TASK INSTRUCTIONS: With the material below, print exactly the lines between the line holding "You are a GUI" and the line holding "Wellbeing Resources (605, 757)", inclusive. Add nothing else.

DATA TO EXAMINE:
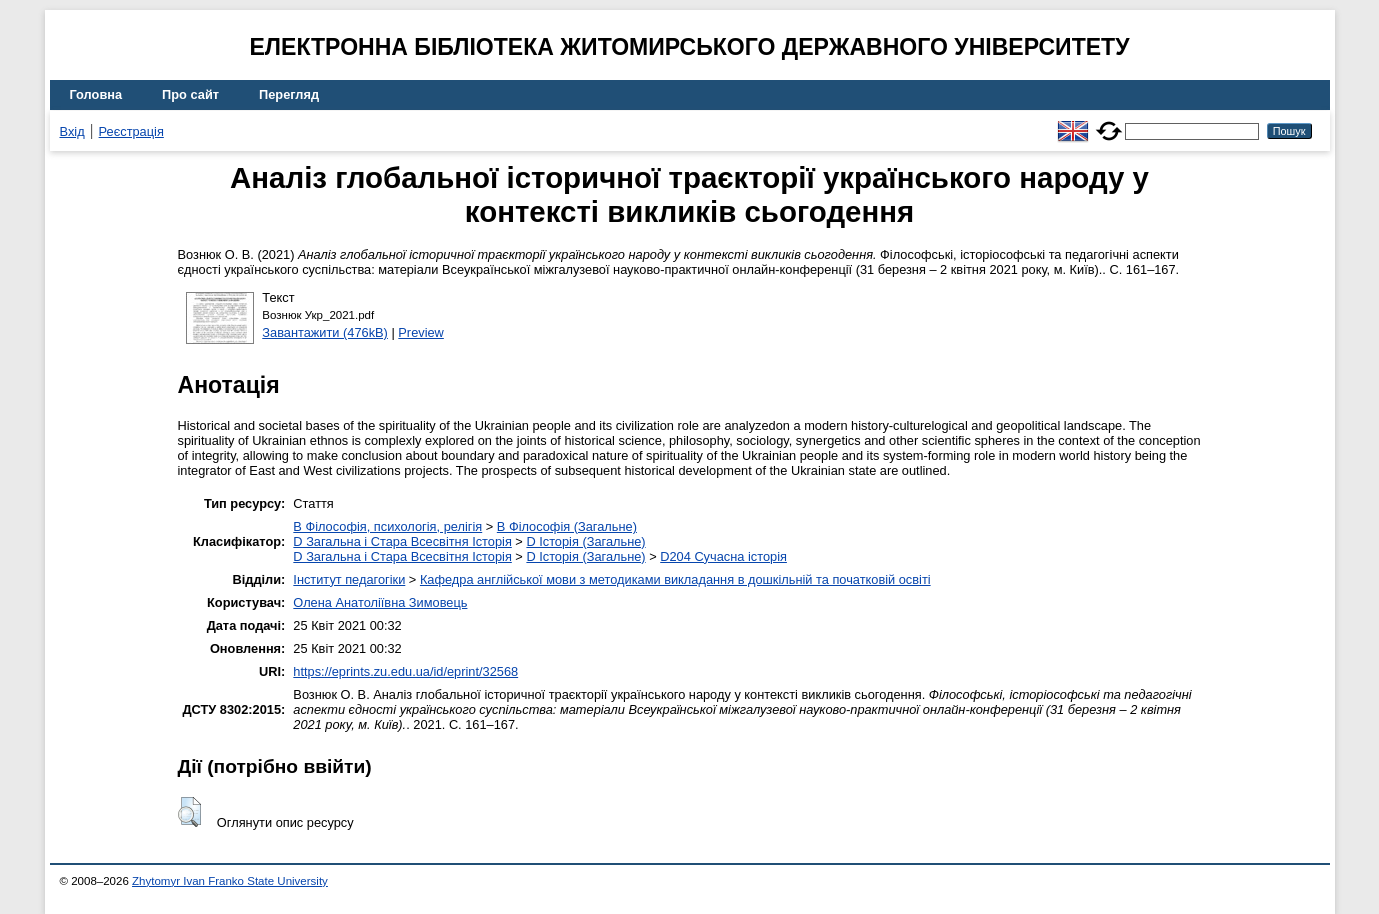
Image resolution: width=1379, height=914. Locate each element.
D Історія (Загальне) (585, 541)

--

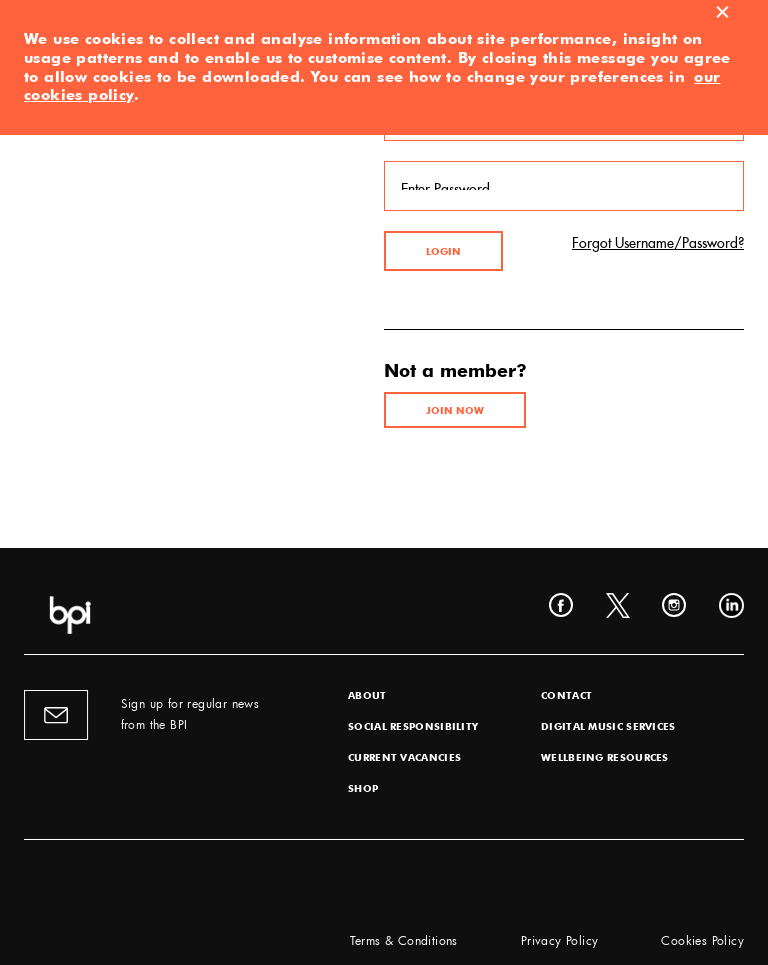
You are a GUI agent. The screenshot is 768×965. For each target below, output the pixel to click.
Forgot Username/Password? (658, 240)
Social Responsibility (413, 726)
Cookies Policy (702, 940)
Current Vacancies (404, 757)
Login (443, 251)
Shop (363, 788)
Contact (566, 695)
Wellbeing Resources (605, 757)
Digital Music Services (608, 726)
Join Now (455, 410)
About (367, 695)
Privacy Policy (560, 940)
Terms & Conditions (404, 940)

WRITTEN REPLY:
You are a GUI agent. The screenshot is 768×965. For each target below, output the pixel to click.
Forgot Username/Password? (658, 240)
Social Responsibility (413, 726)
Cookies Policy (702, 940)
Current Vacancies (404, 757)
Login (443, 251)
Shop (363, 788)
Contact (566, 695)
Wellbeing Resources (605, 757)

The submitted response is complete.